The Los Angeles Lakers had just finished the sort of comeback that, if it had appeared in one of those Hollywood production offices, would have been rejected out of hand.

The Lakers finished their game against the New Orleans Hornets on Wednesday, March 6, on a 20-0 run, roaring back from a 25-point deficit to beat the Hornets at the New Orleans Arena 108-102.

OK, so perhaps “roaring back” is a little strong—after all, the Lakers fell behind by 25 with 2:13 to go in the first half and it took awhile for the comeback to take shape.

Once the comeback did take shape, however, it was devastating. In addition to the 20-0 closing kick, the Lakers outscored New Orleans 33-9 in the fourth quarter after training 93-75 at the end of three periods.

Kobe Bryant, in particular, had a night to remember. Bryant scored 13 of his game-high 42 points in the final 6:22 of the contest, making up the majority of that 20-0 run. Some of Bryant’s many highlights are shown here:

For his part, Bryant said he never thought the Lakers would lose. Of course, that’s easy to say after you’ve actually, you know, won.

“I believed we were going to win it the whole time,” The Associated Press reported Bryant saying. “The most important thing for me was to bring my teammates along with me. I had to force the game upon them a little bit and change the momentum and get everybody believing we could do this together.”

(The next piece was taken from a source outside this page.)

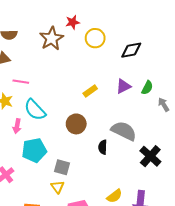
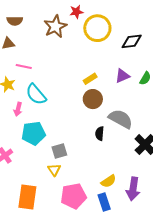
yellow circle: (95, 38) -> (97, 28), size x1.4
brown circle: (76, 124) -> (93, 99), moved
gray square: (62, 167) -> (59, 151), turned -35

Dwight Howard also had a big night for the Lakers with 20 points, 15 rebounds and four blocked shots, including one on New Orleans center Robin Lopez’s attempt to tie the game with less than 30 seconds left. That rejection can be seen in the video below:

Howard was positively giddy after the game. And why not? It was the type of collaboration between Bryant and Howard that had been expected all season long—the 30,000-point career scorer providing the buckets and the former three-time Defensive Player of the Year preventing them on the other end.

Howard spoke at great length about what the Lakers pulled off Wednesday night in the Big Easy:

“This is what it takes when you’re playing for the playoffs and then when you’re in the playoffs, fighting through games like this and it just shows our character. We had a tough one [Tuesday night, a loss at Oklahoma City], we started out on a bad note [Wednesday night], but instead of giving up, we kept fighting until the end.”

Not to be the one to rain on anyone’s parade or anything, but we’re talking about a win over the New Orleans Hornets. Not the Oklahoma City Thunder. Not the Miami Heat. Not even the middling Milwaukee Bucks. The New Orleans Hornets, man.

We know about the Hornets, right? The team with the 21-41 record? The team that’s just 11-20 in its own arena? The team that is such a juggernaut that it ranks in the bottom half of the league in both scoring offense (21st, 94.5 points per game) and scoring defense (16th, 98 points per game)? You mean those New Orleans Hornets?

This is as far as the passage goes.